Appartenersi come dono da custodire

Cari sposi, la scelta di questa immagine campestre è felice perché pastore e pecora vivono una profonda simbiosi, cioè letteralmente una vita assieme. Un concetto che rimanda per analogia ai “consorti”, cioè coloro che condividono un medesimo destino.

Difatti, i pastori nell’antichità trascorrevano la quasi totalità del loro tempo assieme alle pecore. Era una vita impegnativa, spesso all’aperto e dormendo all’addiaccio. Perciò, l’immagine del pastore ha anche un connotato sponsale, perché appunto manifesta una prossimità e una condivisione con le pecore pressoché totale. E fin qui, per chi lo ascoltava all’epoca Gesù non diceva grandi novità, era una prassi comune. Ma allora cosa vuole insegnare concretamente a voi sposi?

Anzitutto che tra pastore e pecora ci deve essere reciprocità. In effetti, quando Gesù dice che il pastore le conosce una per una ed esse riconoscono immediatamente il suo tono e timbro di voce, tra i tanti suoni che odono, allude proprio a quell’intimità tipica di marito e moglie. Non a caso Giovanni utilizza qui il verbo “conoscere” imprimendogli un’accezione molto forte dal momento che indica condivisione di vita e appartenenza reciproca. E infatti, se tale rapporto sussiste tra il Figlio e il Padre, esso ora si estende alle pecore, che entrano in questa “conoscenza”, intesa come appartenenza esistenziale e amorosa.

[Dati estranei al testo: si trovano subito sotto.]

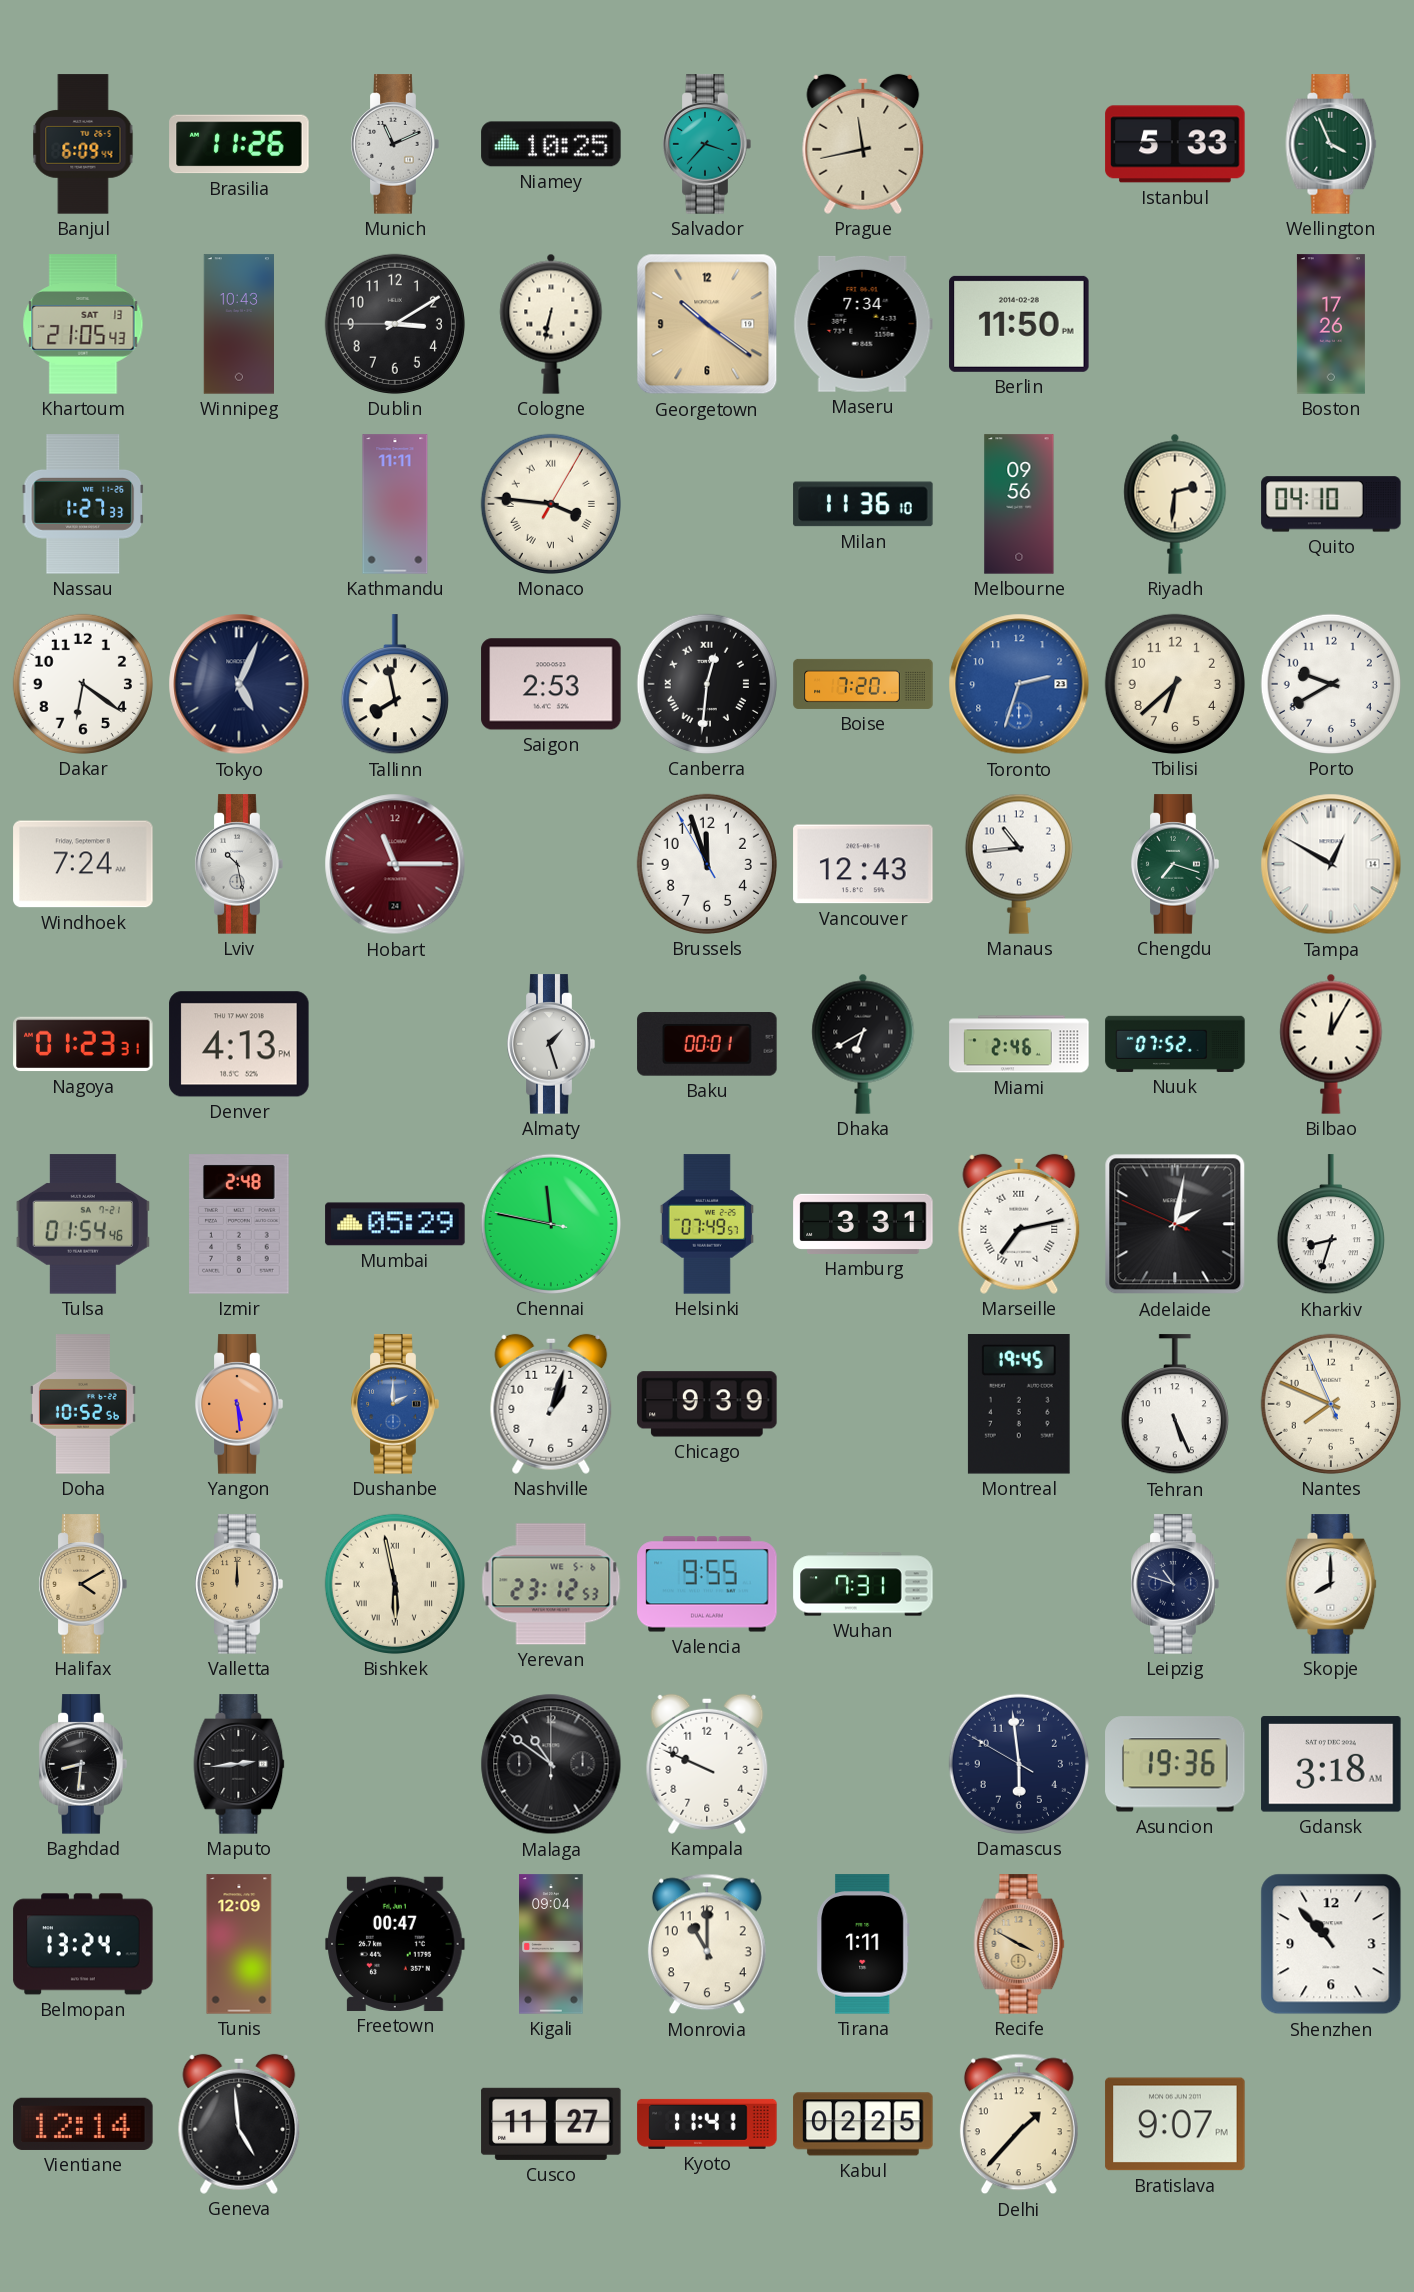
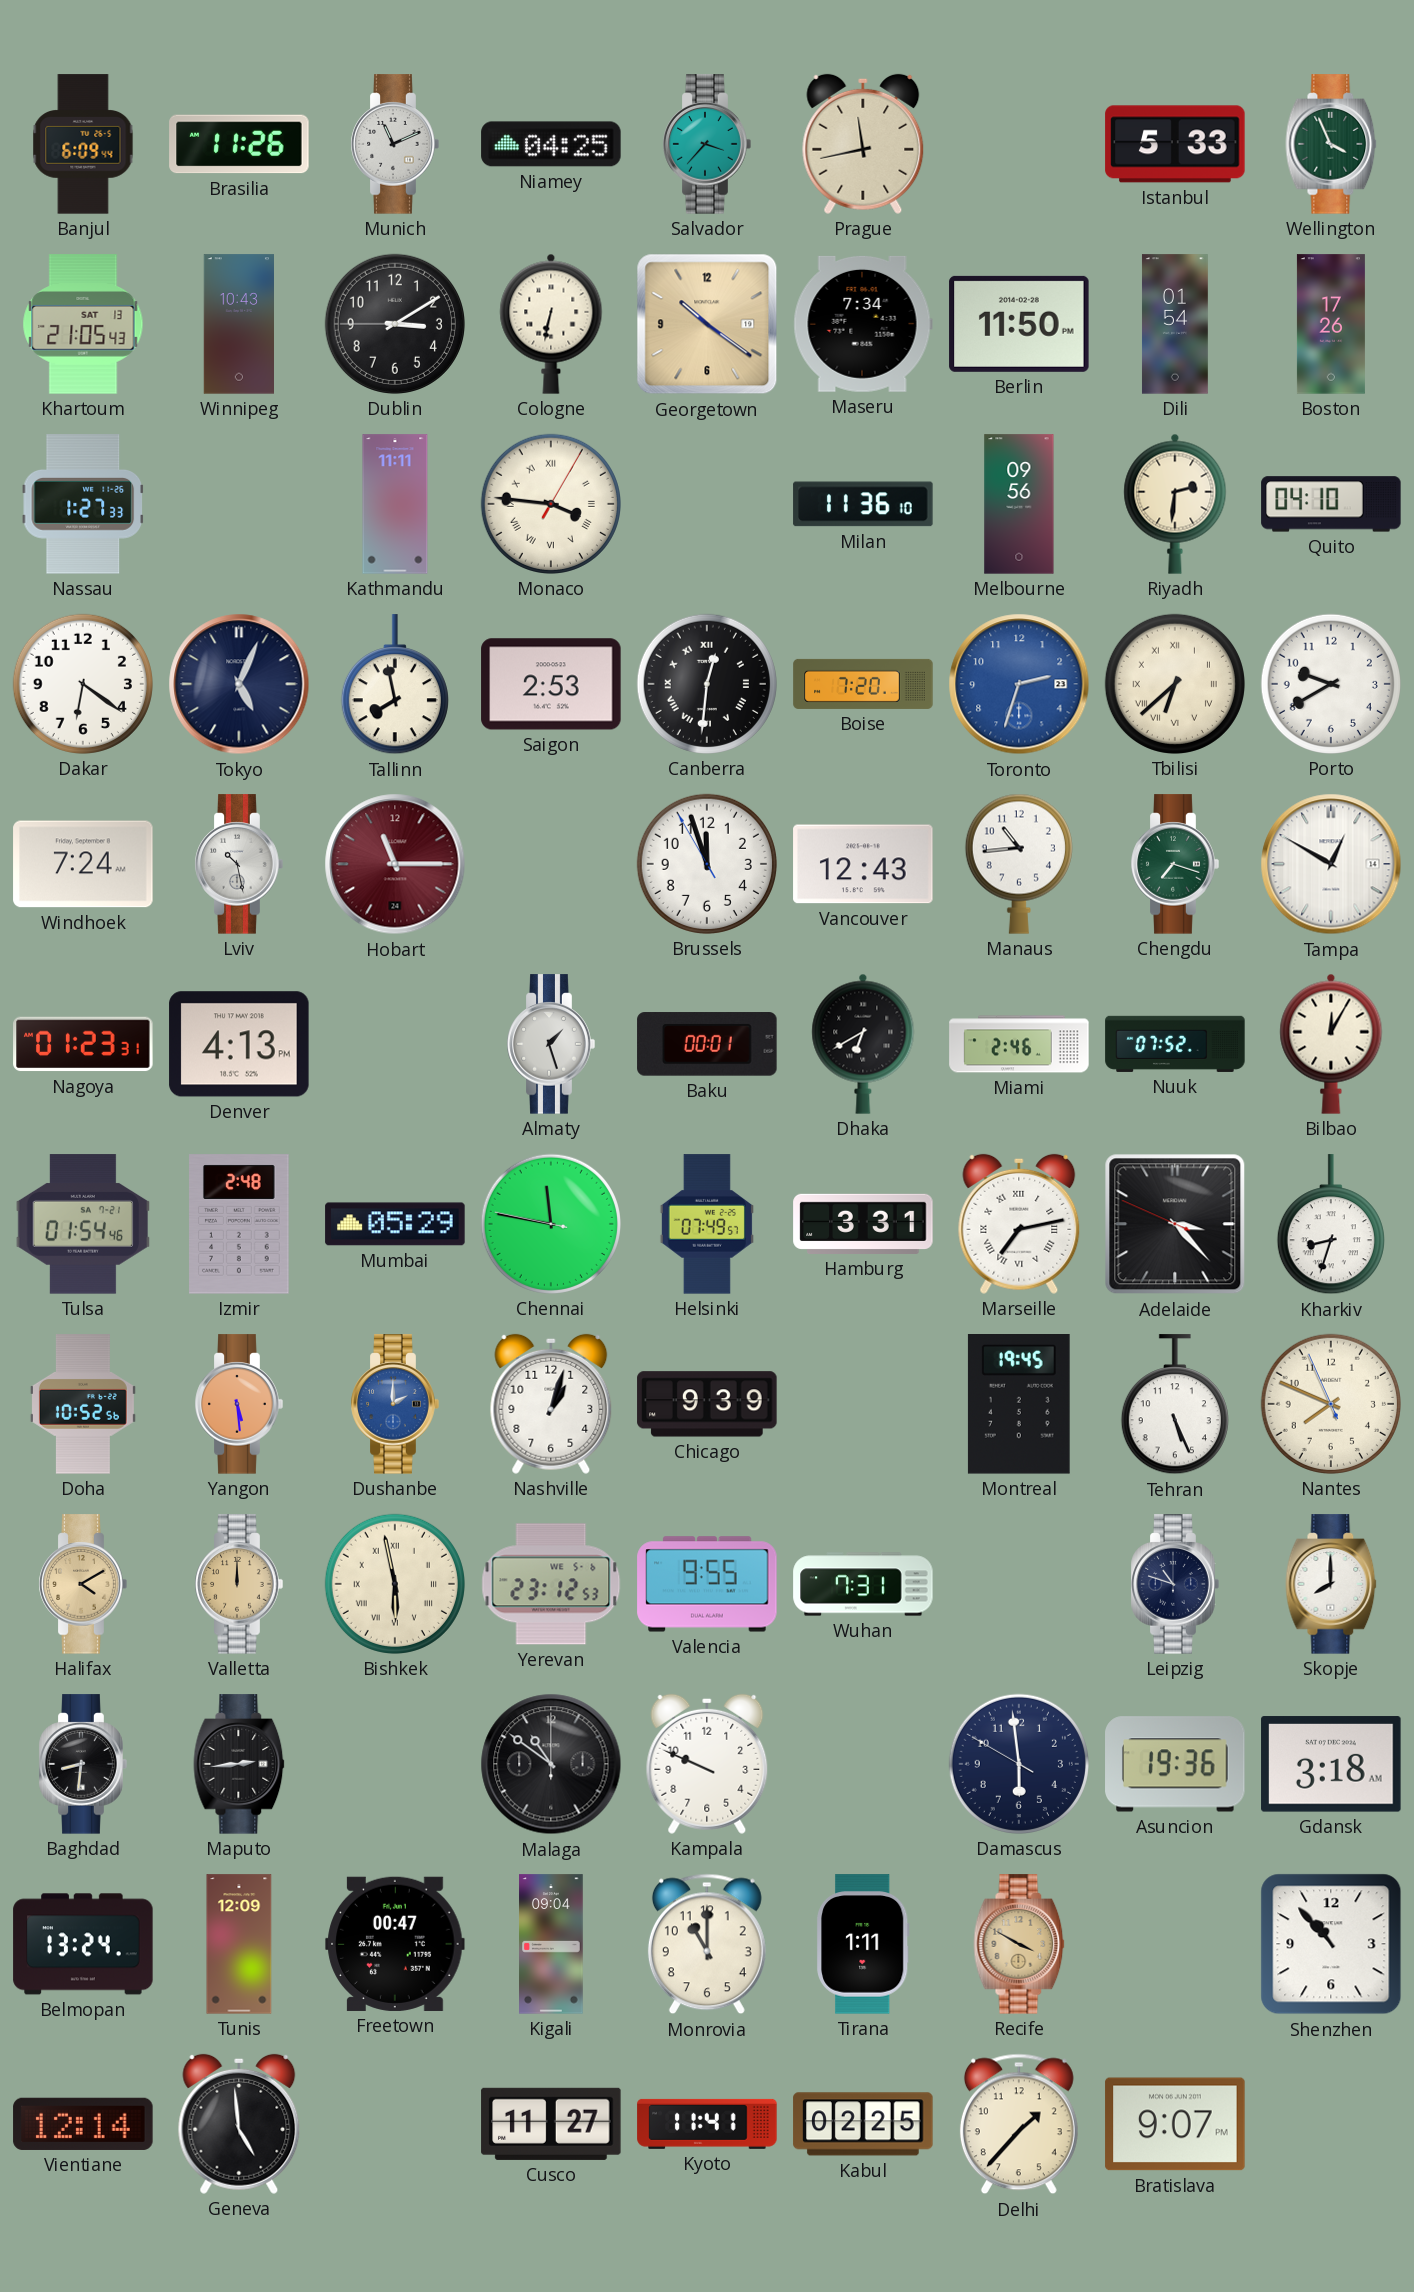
Niamey: 10:25 -> 04:25
Dili: none -> 01:54
Tbilisi numerals: Arabic -> Roman
Adelaide: 2:01 -> 3:22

Tutto il contrario del mercenario. Esso effettivamente rappresenta un modo egoista di vivere la vita matrimoniale che non necessariamente è di uno solo ma potrebbe anche divenire di entrambi, e non per forza deve durare anni ma può essere anche assai limitato nel tempo. Ad ogni modo, fa danni! Accade che tale mentalità si instauri sia per prevaricare l’altro oppure quando mi lascio usare perché non mi considero amabile, dimentico Chi è mio Padre e di quale Amore mi ha dotato lo Sposo Gesù.

Tuttavia, tra pastore e pecore, ossia tra coniugi, non deve neppure sussistere la legge dell’equilibrio “karmico”, così insidiosa specie per chi è più in là nel tempo. Un modo di impostare la relazione che mira ad avere i propri spazi e soprattutto a non litigare più. Sarebbe l’anticamera dell’apatia.

Quando Gesù si qualifica come buon Pastore, colui che ama al punto di consegnare la propria vita alle pecore, lo dice per due grandi motivi. Anzitutto, sapendo di essere strumento nelle mani del Padre. Quante volte Gesù ci ricorda di non essere venuto da sé ma di volerci condurre al Padre! Così, nel matrimonio, gli sposi sono consapevoli che in ultima istanza il loro amore, santificato e consacrato dal sacramento, non si fonda più sulla propria buona volontà, benché la supponga, ma è un dono da riconoscere e poi condividere.

Inoltre, qual è la gran differenza con il mercenario se non che il Pastore ha creato una relazione stabile con le pecore? Non si dirà mai abbastanza sul fatto che il primo “figlio” degli sposi è la loro relazione, il loro legame, il principale dei tanti beni che si condividono.

Il mercenario non vede proprio la relazione con le pecore ma guarda a cosa ne può ricavare. Parimenti, voi sposi siete chiamati a custodire il bene del “noi”, come quello da cui dipendono tutti gli altri (figli, intimità sessuale, tempo libero, amicizie…) e siete chiamati particolarmente oggi quando il senso di relazione è così labile.

Cari sposi, quanto più appartenete al Padre, tanto più vi appartenete reciprocamente. Quanto più riconoscete di essere amate a Lui, più avrete la forza e il coraggio di darvi reciprocamente vita. Questa è la dolce verità che Gesù, Buon Pastore ci ricorda oggi.

ANTONIO E LUISA

Io sono il buon pastore. Il buon pastore offre la vita per le pecore. Il matrimonio è questo: offrire la vita per l’altro. In tanti piccoli gesti quotidiani, in scelte all’apparenza banali, che però diventano la cifra di un’alleanza d’amore. Un’alleanza a tre. Dove Dio diventa forza, origine e destinazione e dove nel dono reciproco troviamo il senso della nostra vita: amare e accogliere l’amore dell’altro.